Dealing with tax credit complaints costs over £6 million a year?

I always knew that that the tax credit system was in a bit of mess, but I have to admit I was staggered to learn that the cost of just handling complaints is over £6 million each year. It seems the Treasury don't actually know the exact figure, but the Treasury minister, Jane Kennedy, said in Parliament that the "cost of dealing with complaints in the Tax Credit Office between 1 November 2006 and 31 October 2007 was around £6.5 million".

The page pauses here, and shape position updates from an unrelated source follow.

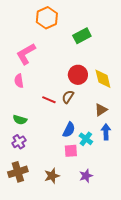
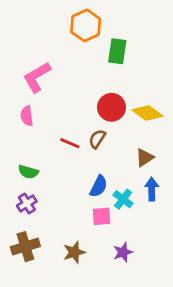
orange hexagon: (47, 18) -> (86, 25), moved
green rectangle: (82, 36) -> (117, 51), turned -54
yellow diamond: (103, 79) -> (147, 113), turned -40

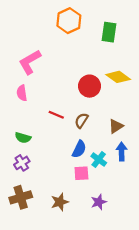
green rectangle: (117, 51) -> (109, 32), moved
yellow diamond: (147, 113) -> (118, 77), moved
brown semicircle: (97, 139) -> (81, 120), moved

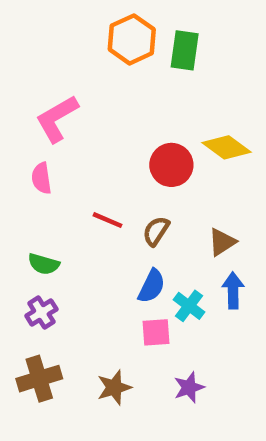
green rectangle: (109, 32) -> (185, 50), moved

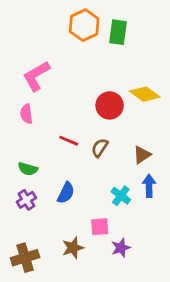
blue semicircle: (152, 286) -> (66, 193), moved
pink square: (156, 332) -> (100, 227), moved
brown cross: (39, 379) -> (25, 258), moved

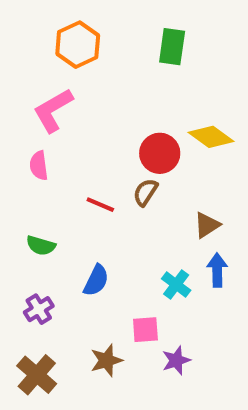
orange hexagon: (84, 25) -> (78, 45), moved
brown semicircle: (100, 148) -> (145, 192), moved
purple cross: (26, 200) -> (39, 309), moved
brown cross: (25, 258) -> (37, 375), turned -32

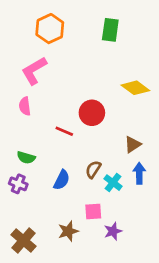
red circle: (160, 153) -> (92, 113), moved
brown semicircle: (145, 192) -> (93, 169), moved
purple cross: (39, 309) -> (18, 184), moved, turned -36

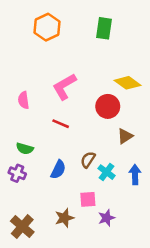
pink L-shape: (34, 71) -> (64, 87), moved
red circle: (92, 113) -> (108, 106), moved
blue arrow: (139, 173) -> (135, 175), moved

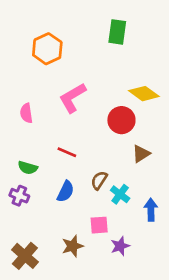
orange hexagon: (47, 27) -> (47, 49), moved
red line: (61, 124) -> (67, 152), moved
blue arrow: (135, 175) -> (151, 210), moved

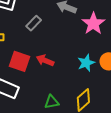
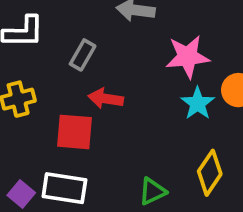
pink star: (93, 24) -> (188, 57), moved, turned -30
red arrow: (45, 60) -> (106, 99), moved

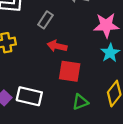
red square: (74, 132) -> (70, 71), moved

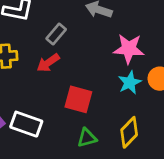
red arrow: (57, 46) -> (48, 63), moved, turned -54

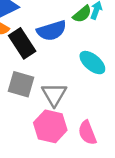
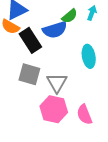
green semicircle: (82, 14) -> (70, 16), moved
cyan ellipse: (92, 63) -> (89, 56), turned 40

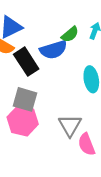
gray triangle: (57, 83) -> (70, 125), moved
pink hexagon: (54, 109) -> (23, 121), moved

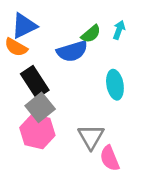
black rectangle: (26, 62) -> (35, 82), moved
gray square: (25, 99) -> (40, 107), turned 35

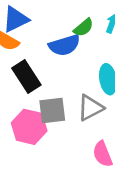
gray square: (40, 107) -> (52, 110), moved, turned 32
gray triangle: (91, 137) -> (90, 108), moved, turned 32

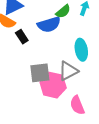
black rectangle: (26, 76) -> (22, 37), moved, size x0.6
pink hexagon: (29, 127) -> (53, 85), moved

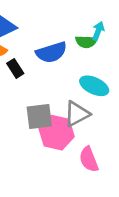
green semicircle: (63, 11) -> (86, 42), moved, turned 42
cyan ellipse: (81, 50) -> (94, 86), turned -55

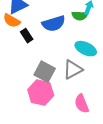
gray square: (39, 117) -> (45, 72), turned 35
pink hexagon: (57, 133) -> (41, 93), moved

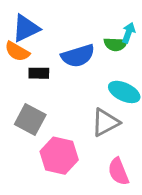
black rectangle: (27, 36) -> (39, 73), turned -56
gray square: (45, 72) -> (30, 119), moved

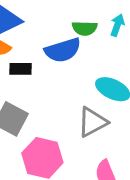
green semicircle: (116, 44) -> (85, 28), moved

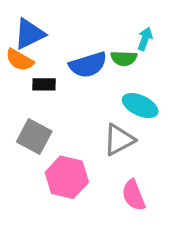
green semicircle: (85, 28) -> (124, 58), moved

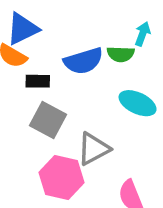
gray square: (34, 136) -> (48, 120), moved
gray triangle: (119, 140) -> (94, 149), moved

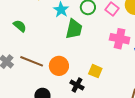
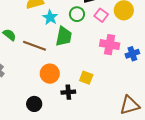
brown line: (32, 61) -> (34, 46), moved
black cross: (77, 85) -> (68, 92), turned -32

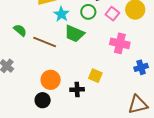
green trapezoid: (64, 36) -> (74, 34), turned 100
blue cross: (132, 54) -> (141, 67), moved
orange circle: (50, 74) -> (51, 80), moved

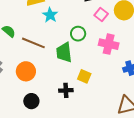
green circle: (88, 12) -> (78, 34), moved
green trapezoid: (74, 34) -> (64, 52), moved, turned 60
orange circle: (51, 80) -> (26, 71), moved

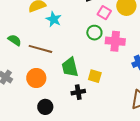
green circle: (78, 34) -> (94, 33), moved
green trapezoid: (64, 52) -> (70, 67), moved

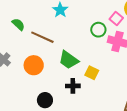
pink square: (104, 13) -> (116, 19), moved
green trapezoid: (70, 67) -> (69, 60), turned -50
black circle: (45, 107) -> (45, 100), moved

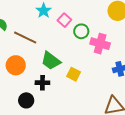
pink square: (116, 19) -> (64, 20), moved
black cross: (73, 86) -> (42, 83), moved

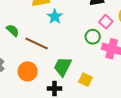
pink square: (64, 20) -> (106, 22), moved
green trapezoid: (51, 61) -> (63, 67), turned 80

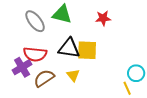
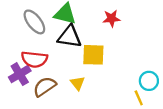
black triangle: (69, 48) -> (70, 37), moved

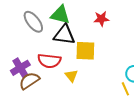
red semicircle: (34, 59) -> (49, 61), moved
brown semicircle: (45, 87) -> (29, 81), moved

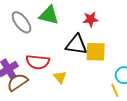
black triangle: (64, 35) -> (76, 45), moved
yellow square: (85, 51) -> (96, 52), moved

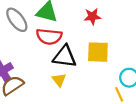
black triangle: (76, 45) -> (65, 57), moved
red semicircle: (38, 62) -> (49, 36), moved

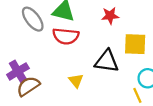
yellow square: (98, 52) -> (135, 44), moved
black triangle: (65, 57) -> (107, 61), moved

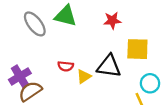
red semicircle: (66, 36) -> (66, 66), moved, size x0.6
yellow triangle: (76, 81) -> (84, 76), moved, turned 35

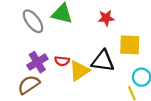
purple cross: (20, 76) -> (37, 62), moved
yellow triangle: (84, 76) -> (79, 71), size x1.5

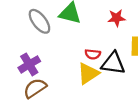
red semicircle: (62, 61) -> (93, 54), moved
purple cross: (37, 62) -> (29, 64), moved

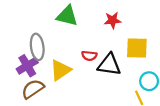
gray ellipse: (39, 21) -> (37, 47), moved, turned 30
yellow triangle: (88, 73) -> (60, 70), moved

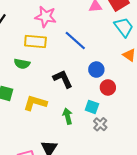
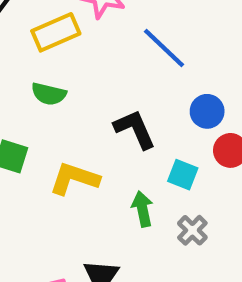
yellow rectangle: (35, 42) -> (56, 32), moved, turned -30
cyan square: (92, 107) -> (183, 175), moved
gray cross: (100, 124) -> (192, 230), moved

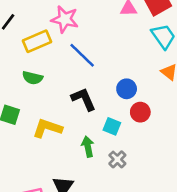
blue line: (164, 48) -> (82, 55), moved

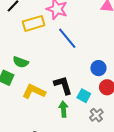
green semicircle: (32, 78) -> (21, 62), moved
black L-shape: (84, 99) -> (63, 85), moved
gray cross: (117, 159) -> (96, 115), moved

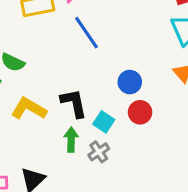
gray cross: (96, 115) -> (99, 152), moved

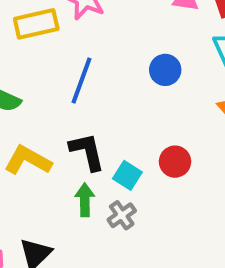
blue line: (87, 33) -> (81, 80), moved, turned 56
blue circle: (130, 82) -> (165, 70), moved

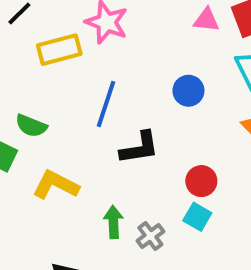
black L-shape: (87, 152) -> (139, 148), moved, turned 96
cyan square: (127, 175) -> (197, 217), moved

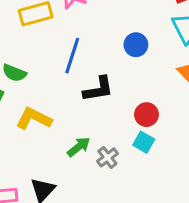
green arrow: (113, 222) -> (79, 147), turned 55

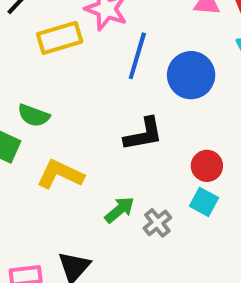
blue circle: (136, 45) -> (191, 75), size x1.5
blue line: (72, 56) -> (137, 56), moved

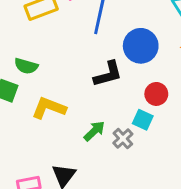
blue circle: (191, 75) -> (141, 46), moved
cyan square: (204, 202) -> (143, 120), moved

If you're wondering why it's not an exact figure that is because "it is not possible to provide costs for other areas of HMRC that might also handle complaints relating to tax credits". So basically the Treasury thinks it might be even more. That's an incompetent system, and incompetent accounting of how much the mess is costing all thrown into one!

3 comments:

Anonymous said...

Do you think that's a lot? It sounds suspiciously low to me. I'd say that's 80-100 civil servants full-time - considering how many recipients of tax credits there are (10-15 million or so?), and how hopelessly ill thought-out and administered the system is, that sounds way too few!

Quiet_Man said...

I'm still not sure at earning £32k with only one kid to support how I qualify for tax credits. That governments get it wrong is a given, but surely the whole thing is some sort of scam to make me vote for them?

Anonymous said...

It seems an incredibly low figure. If you think that MPs must spend at least a quarter of their working time on dealing with tax credit problems and how how much they cost then 6 million is a bit of a joke. No wonder the system is so slow and useless!